[Items listed in a dataset]
┌──
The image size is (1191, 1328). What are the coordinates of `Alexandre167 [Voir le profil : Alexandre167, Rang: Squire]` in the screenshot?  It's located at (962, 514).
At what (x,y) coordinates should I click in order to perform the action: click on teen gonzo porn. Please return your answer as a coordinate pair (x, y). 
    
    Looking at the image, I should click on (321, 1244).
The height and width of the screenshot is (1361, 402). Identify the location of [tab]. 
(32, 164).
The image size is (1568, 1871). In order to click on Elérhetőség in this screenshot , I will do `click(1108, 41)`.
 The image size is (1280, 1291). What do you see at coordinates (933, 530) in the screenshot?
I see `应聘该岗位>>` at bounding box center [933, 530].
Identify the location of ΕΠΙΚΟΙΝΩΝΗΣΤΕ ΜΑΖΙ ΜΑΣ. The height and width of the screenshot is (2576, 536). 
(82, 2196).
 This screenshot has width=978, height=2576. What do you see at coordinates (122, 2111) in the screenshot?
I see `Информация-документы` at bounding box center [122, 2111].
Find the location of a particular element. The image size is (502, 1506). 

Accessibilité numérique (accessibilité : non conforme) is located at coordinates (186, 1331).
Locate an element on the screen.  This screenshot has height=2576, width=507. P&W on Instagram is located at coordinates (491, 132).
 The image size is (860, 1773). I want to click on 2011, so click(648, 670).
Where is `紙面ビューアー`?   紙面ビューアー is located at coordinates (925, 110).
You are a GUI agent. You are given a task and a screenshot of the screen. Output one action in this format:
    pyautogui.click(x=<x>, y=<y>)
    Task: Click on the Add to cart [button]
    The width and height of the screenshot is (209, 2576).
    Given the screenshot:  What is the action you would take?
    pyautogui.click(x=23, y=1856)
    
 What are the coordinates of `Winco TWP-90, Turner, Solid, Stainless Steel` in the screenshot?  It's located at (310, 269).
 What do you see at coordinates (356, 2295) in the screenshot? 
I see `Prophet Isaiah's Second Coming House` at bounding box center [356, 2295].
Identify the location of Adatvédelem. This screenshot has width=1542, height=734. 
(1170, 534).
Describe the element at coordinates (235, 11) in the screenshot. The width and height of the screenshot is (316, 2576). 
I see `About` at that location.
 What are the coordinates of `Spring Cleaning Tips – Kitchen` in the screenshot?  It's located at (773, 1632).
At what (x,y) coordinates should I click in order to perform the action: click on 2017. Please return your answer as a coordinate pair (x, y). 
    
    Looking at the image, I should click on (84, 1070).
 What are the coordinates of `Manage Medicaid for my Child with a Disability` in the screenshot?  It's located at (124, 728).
└──
AIM OF THE EXERCISE
Return only what runs from the line containing "You are a GUI" to the last line of the records above, both ends included, exactly as written.

WRITTEN ANSWER
You are a GUI agent. You are given a task and a screenshot of the screen. Output one action in this format:
    pyautogui.click(x=<x>, y=<y>)
    Task: Click on the Add to cart [button]
    The width and height of the screenshot is (209, 2576).
    Given the screenshot:  What is the action you would take?
    pyautogui.click(x=23, y=1856)
    
 What are the coordinates of `Winco TWP-90, Turner, Solid, Stainless Steel` in the screenshot?  It's located at (310, 269).
 What do you see at coordinates (356, 2295) in the screenshot? 
I see `Prophet Isaiah's Second Coming House` at bounding box center [356, 2295].
Identify the location of Adatvédelem. This screenshot has width=1542, height=734. 
(1170, 534).
Describe the element at coordinates (235, 11) in the screenshot. The width and height of the screenshot is (316, 2576). 
I see `About` at that location.
 What are the coordinates of `Spring Cleaning Tips – Kitchen` in the screenshot?  It's located at (773, 1632).
At what (x,y) coordinates should I click in order to perform the action: click on 2017. Please return your answer as a coordinate pair (x, y). 
    
    Looking at the image, I should click on (84, 1070).
 What are the coordinates of `Manage Medicaid for my Child with a Disability` in the screenshot?  It's located at (124, 728).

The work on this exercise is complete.